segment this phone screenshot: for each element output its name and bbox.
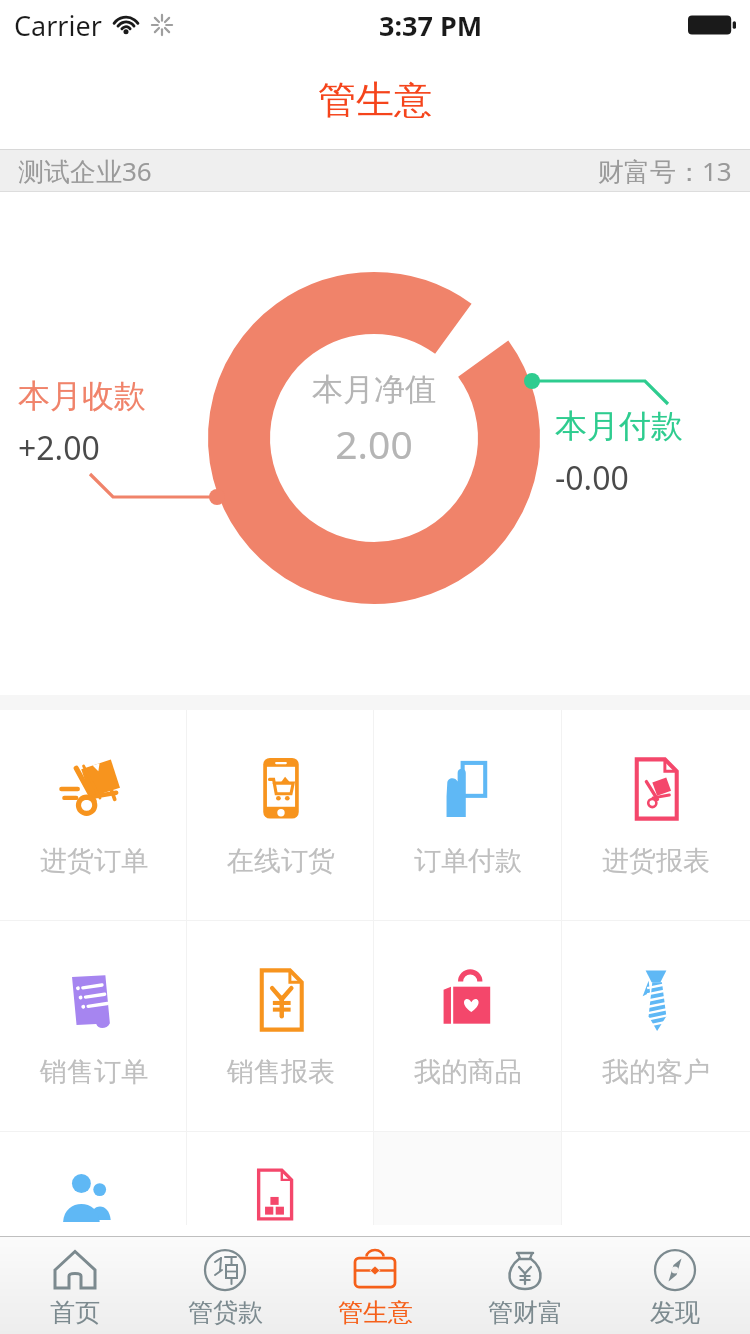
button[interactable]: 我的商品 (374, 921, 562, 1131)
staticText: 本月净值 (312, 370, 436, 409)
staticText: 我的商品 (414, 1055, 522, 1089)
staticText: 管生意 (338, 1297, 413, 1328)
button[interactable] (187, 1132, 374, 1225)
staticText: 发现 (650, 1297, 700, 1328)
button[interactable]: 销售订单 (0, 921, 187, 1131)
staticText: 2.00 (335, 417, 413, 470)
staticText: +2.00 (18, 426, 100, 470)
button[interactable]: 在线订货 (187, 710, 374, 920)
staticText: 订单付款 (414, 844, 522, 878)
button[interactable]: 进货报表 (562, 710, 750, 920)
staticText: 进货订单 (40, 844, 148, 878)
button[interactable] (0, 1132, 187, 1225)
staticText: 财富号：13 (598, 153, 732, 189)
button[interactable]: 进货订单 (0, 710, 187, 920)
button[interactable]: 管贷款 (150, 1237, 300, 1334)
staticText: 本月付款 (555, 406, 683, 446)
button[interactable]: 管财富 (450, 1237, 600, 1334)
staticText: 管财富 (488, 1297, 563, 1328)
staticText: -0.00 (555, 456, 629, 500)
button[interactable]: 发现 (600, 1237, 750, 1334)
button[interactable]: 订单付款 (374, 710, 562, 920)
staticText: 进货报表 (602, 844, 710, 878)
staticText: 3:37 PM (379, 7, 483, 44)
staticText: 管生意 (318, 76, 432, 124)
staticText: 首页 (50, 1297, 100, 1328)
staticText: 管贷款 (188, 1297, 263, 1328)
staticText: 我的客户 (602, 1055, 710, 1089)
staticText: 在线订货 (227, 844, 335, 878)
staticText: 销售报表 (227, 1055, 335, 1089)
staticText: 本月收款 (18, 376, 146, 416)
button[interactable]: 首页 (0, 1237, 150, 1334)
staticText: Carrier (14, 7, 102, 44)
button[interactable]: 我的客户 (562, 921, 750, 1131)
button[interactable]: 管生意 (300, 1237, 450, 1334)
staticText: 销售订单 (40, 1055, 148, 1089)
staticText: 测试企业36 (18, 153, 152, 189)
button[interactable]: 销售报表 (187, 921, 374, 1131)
-- -- --
▸ Task objective: Say how many lines of the data include the word "我的商品". Nothing other than the number should be given.

▸ Answer section: 2